Task brief: Copy out the material in full. Leave every line as it is.

Data for processing:
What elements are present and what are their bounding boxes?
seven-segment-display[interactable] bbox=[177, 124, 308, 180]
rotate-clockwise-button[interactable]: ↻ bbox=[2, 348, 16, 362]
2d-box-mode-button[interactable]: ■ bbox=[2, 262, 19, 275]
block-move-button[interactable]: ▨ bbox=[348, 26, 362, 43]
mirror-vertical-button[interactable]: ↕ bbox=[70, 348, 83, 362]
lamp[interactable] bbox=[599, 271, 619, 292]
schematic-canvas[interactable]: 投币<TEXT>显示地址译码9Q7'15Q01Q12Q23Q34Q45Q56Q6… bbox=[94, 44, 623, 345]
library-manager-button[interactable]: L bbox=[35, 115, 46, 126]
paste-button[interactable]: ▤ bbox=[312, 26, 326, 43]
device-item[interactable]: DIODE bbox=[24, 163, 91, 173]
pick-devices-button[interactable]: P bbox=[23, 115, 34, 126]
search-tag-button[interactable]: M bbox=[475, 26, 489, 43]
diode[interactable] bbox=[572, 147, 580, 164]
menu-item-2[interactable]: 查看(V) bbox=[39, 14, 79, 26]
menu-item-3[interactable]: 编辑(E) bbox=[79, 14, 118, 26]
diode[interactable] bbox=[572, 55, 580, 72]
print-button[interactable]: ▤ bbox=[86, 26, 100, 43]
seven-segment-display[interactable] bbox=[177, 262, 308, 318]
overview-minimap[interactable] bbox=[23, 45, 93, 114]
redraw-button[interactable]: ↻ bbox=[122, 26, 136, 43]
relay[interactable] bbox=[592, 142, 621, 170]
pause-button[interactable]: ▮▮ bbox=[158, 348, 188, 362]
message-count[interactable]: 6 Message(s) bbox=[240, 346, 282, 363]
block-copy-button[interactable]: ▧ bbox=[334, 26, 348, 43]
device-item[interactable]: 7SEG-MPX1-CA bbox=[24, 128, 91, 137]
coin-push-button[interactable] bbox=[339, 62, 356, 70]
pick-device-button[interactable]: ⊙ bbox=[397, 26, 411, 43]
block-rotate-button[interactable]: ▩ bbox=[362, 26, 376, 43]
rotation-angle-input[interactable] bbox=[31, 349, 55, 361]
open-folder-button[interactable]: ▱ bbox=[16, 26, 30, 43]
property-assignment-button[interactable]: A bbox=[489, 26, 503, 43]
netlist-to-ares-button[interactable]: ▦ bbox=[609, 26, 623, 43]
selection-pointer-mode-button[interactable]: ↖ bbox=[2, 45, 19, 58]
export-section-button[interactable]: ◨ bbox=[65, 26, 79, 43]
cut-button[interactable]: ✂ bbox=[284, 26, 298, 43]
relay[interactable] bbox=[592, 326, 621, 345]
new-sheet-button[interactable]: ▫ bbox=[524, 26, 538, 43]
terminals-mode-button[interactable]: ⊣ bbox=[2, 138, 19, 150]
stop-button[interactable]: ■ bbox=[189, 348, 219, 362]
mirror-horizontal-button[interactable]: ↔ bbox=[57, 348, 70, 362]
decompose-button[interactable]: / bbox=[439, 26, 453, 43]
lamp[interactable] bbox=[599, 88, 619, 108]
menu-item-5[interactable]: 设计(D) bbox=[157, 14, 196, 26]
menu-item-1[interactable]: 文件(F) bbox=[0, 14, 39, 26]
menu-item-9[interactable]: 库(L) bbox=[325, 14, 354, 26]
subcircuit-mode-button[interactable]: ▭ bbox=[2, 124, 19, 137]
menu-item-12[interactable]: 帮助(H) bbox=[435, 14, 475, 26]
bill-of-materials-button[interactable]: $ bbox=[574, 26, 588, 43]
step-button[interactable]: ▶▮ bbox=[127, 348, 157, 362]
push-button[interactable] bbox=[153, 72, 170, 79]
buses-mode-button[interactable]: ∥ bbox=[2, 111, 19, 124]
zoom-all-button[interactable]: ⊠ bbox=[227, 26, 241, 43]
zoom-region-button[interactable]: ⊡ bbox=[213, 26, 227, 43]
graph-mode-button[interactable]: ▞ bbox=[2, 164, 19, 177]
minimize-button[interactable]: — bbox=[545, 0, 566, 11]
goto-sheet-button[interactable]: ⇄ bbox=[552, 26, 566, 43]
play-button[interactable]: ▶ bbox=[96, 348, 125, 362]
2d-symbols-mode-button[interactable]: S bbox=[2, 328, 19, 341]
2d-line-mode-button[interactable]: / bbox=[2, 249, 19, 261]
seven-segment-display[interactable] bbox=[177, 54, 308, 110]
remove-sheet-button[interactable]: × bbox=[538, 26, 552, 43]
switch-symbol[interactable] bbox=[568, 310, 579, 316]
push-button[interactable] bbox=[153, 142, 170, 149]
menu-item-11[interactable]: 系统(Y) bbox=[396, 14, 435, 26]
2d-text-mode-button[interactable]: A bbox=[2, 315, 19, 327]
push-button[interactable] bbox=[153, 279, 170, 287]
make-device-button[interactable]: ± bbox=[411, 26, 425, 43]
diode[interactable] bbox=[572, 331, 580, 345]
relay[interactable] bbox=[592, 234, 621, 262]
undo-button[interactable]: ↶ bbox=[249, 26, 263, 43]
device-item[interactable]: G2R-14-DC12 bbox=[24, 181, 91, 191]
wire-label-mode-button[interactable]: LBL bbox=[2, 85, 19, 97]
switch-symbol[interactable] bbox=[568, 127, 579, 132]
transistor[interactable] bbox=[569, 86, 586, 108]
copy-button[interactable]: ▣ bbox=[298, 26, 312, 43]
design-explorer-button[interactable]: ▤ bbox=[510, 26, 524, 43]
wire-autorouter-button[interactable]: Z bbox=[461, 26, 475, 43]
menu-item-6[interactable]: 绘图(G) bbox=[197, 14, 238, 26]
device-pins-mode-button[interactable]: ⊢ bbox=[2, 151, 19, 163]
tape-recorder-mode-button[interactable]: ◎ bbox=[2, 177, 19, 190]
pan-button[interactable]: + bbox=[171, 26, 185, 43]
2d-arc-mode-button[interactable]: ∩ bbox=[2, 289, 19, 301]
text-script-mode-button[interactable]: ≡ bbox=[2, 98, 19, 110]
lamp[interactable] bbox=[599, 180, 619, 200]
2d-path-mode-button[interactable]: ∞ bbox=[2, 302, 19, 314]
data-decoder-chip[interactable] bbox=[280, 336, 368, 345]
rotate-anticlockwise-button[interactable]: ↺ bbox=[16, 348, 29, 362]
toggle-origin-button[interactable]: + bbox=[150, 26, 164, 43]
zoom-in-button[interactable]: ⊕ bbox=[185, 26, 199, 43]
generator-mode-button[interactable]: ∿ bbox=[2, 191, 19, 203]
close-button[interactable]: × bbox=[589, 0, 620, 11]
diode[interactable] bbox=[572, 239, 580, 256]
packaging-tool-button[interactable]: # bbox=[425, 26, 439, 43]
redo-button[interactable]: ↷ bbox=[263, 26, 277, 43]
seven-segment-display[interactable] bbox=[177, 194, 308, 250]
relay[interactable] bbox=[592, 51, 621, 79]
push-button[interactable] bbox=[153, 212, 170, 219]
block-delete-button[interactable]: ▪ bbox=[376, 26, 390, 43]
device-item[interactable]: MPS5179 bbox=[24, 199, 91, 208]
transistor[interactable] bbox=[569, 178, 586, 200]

Task response:
What elements are present and what are their bounding boxes?
seven-segment-display[interactable] bbox=[177, 124, 308, 180]
rotate-clockwise-button[interactable]: ↻ bbox=[2, 348, 16, 362]
2d-box-mode-button[interactable]: ■ bbox=[2, 262, 19, 275]
block-move-button[interactable]: ▨ bbox=[348, 26, 362, 43]
mirror-vertical-button[interactable]: ↕ bbox=[70, 348, 83, 362]
lamp[interactable] bbox=[599, 271, 619, 292]
schematic-canvas[interactable]: 投币<TEXT>显示地址译码9Q7'15Q01Q12Q23Q34Q45Q56Q6… bbox=[94, 44, 623, 345]
library-manager-button[interactable]: L bbox=[35, 115, 46, 126]
paste-button[interactable]: ▤ bbox=[312, 26, 326, 43]
device-item[interactable]: DIODE bbox=[24, 163, 91, 173]
pick-devices-button[interactable]: P bbox=[23, 115, 34, 126]
search-tag-button[interactable]: M bbox=[475, 26, 489, 43]
diode[interactable] bbox=[572, 147, 580, 164]
menu-item-2[interactable]: 查看(V) bbox=[39, 14, 79, 26]
menu-item-3[interactable]: 编辑(E) bbox=[79, 14, 118, 26]
diode[interactable] bbox=[572, 55, 580, 72]
print-button[interactable]: ▤ bbox=[86, 26, 100, 43]
seven-segment-display[interactable] bbox=[177, 262, 308, 318]
overview-minimap[interactable] bbox=[23, 45, 93, 114]
redraw-button[interactable]: ↻ bbox=[122, 26, 136, 43]
relay[interactable] bbox=[592, 142, 621, 170]
pause-button[interactable]: ▮▮ bbox=[158, 348, 188, 362]
message-count[interactable]: 6 Message(s) bbox=[240, 346, 282, 363]
block-copy-button[interactable]: ▧ bbox=[334, 26, 348, 43]
device-item[interactable]: 7SEG-MPX1-CA bbox=[24, 128, 91, 137]
coin-push-button[interactable] bbox=[339, 62, 356, 70]
pick-device-button[interactable]: ⊙ bbox=[397, 26, 411, 43]
block-rotate-button[interactable]: ▩ bbox=[362, 26, 376, 43]
rotation-angle-input[interactable] bbox=[31, 349, 55, 361]
open-folder-button[interactable]: ▱ bbox=[16, 26, 30, 43]
property-assignment-button[interactable]: A bbox=[489, 26, 503, 43]
netlist-to-ares-button[interactable]: ▦ bbox=[609, 26, 623, 43]
selection-pointer-mode-button[interactable]: ↖ bbox=[2, 45, 19, 58]
export-section-button[interactable]: ◨ bbox=[65, 26, 79, 43]
cut-button[interactable]: ✂ bbox=[284, 26, 298, 43]
relay[interactable] bbox=[592, 326, 621, 345]
new-sheet-button[interactable]: ▫ bbox=[524, 26, 538, 43]
terminals-mode-button[interactable]: ⊣ bbox=[2, 138, 19, 150]
stop-button[interactable]: ■ bbox=[189, 348, 219, 362]
mirror-horizontal-button[interactable]: ↔ bbox=[57, 348, 70, 362]
decompose-button[interactable]: / bbox=[439, 26, 453, 43]
lamp[interactable] bbox=[599, 88, 619, 108]
menu-item-5[interactable]: 设计(D) bbox=[157, 14, 196, 26]
menu-item-1[interactable]: 文件(F) bbox=[0, 14, 39, 26]
menu-item-9[interactable]: 库(L) bbox=[325, 14, 354, 26]
subcircuit-mode-button[interactable]: ▭ bbox=[2, 124, 19, 137]
menu-item-12[interactable]: 帮助(H) bbox=[435, 14, 475, 26]
bill-of-materials-button[interactable]: $ bbox=[574, 26, 588, 43]
step-button[interactable]: ▶▮ bbox=[127, 348, 157, 362]
push-button[interactable] bbox=[153, 72, 170, 79]
buses-mode-button[interactable]: ∥ bbox=[2, 111, 19, 124]
zoom-all-button[interactable]: ⊠ bbox=[227, 26, 241, 43]
zoom-region-button[interactable]: ⊡ bbox=[213, 26, 227, 43]
graph-mode-button[interactable]: ▞ bbox=[2, 164, 19, 177]
minimize-button[interactable]: — bbox=[545, 0, 566, 11]
goto-sheet-button[interactable]: ⇄ bbox=[552, 26, 566, 43]
play-button[interactable]: ▶ bbox=[96, 348, 125, 362]
2d-symbols-mode-button[interactable]: S bbox=[2, 328, 19, 341]
2d-line-mode-button[interactable]: / bbox=[2, 249, 19, 261]
seven-segment-display[interactable] bbox=[177, 54, 308, 110]
remove-sheet-button[interactable]: × bbox=[538, 26, 552, 43]
switch-symbol[interactable] bbox=[568, 310, 579, 316]
push-button[interactable] bbox=[153, 142, 170, 149]
menu-item-11[interactable]: 系统(Y) bbox=[396, 14, 435, 26]
2d-text-mode-button[interactable]: A bbox=[2, 315, 19, 327]
push-button[interactable] bbox=[153, 279, 170, 287]
make-device-button[interactable]: ± bbox=[411, 26, 425, 43]
diode[interactable] bbox=[572, 331, 580, 345]
relay[interactable] bbox=[592, 234, 621, 262]
undo-button[interactable]: ↶ bbox=[249, 26, 263, 43]
device-item[interactable]: G2R-14-DC12 bbox=[24, 181, 91, 191]
wire-label-mode-button[interactable]: LBL bbox=[2, 85, 19, 97]
switch-symbol[interactable] bbox=[568, 127, 579, 132]
transistor[interactable] bbox=[569, 86, 586, 108]
copy-button[interactable]: ▣ bbox=[298, 26, 312, 43]
design-explorer-button[interactable]: ▤ bbox=[510, 26, 524, 43]
wire-autorouter-button[interactable]: Z bbox=[461, 26, 475, 43]
menu-item-6[interactable]: 绘图(G) bbox=[197, 14, 238, 26]
device-pins-mode-button[interactable]: ⊢ bbox=[2, 151, 19, 163]
tape-recorder-mode-button[interactable]: ◎ bbox=[2, 177, 19, 190]
pan-button[interactable]: + bbox=[171, 26, 185, 43]
2d-arc-mode-button[interactable]: ∩ bbox=[2, 289, 19, 301]
text-script-mode-button[interactable]: ≡ bbox=[2, 98, 19, 110]
lamp[interactable] bbox=[599, 180, 619, 200]
2d-path-mode-button[interactable]: ∞ bbox=[2, 302, 19, 314]
data-decoder-chip[interactable] bbox=[280, 336, 368, 345]
rotate-anticlockwise-button[interactable]: ↺ bbox=[16, 348, 29, 362]
toggle-origin-button[interactable]: + bbox=[150, 26, 164, 43]
zoom-in-button[interactable]: ⊕ bbox=[185, 26, 199, 43]
generator-mode-button[interactable]: ∿ bbox=[2, 191, 19, 203]
close-button[interactable]: × bbox=[589, 0, 620, 11]
diode[interactable] bbox=[572, 239, 580, 256]
packaging-tool-button[interactable]: # bbox=[425, 26, 439, 43]
redo-button[interactable]: ↷ bbox=[263, 26, 277, 43]
seven-segment-display[interactable] bbox=[177, 194, 308, 250]
relay[interactable] bbox=[592, 51, 621, 79]
push-button[interactable] bbox=[153, 212, 170, 219]
block-delete-button[interactable]: ▪ bbox=[376, 26, 390, 43]
device-item[interactable]: MPS5179 bbox=[24, 199, 91, 208]
transistor[interactable] bbox=[569, 178, 586, 200]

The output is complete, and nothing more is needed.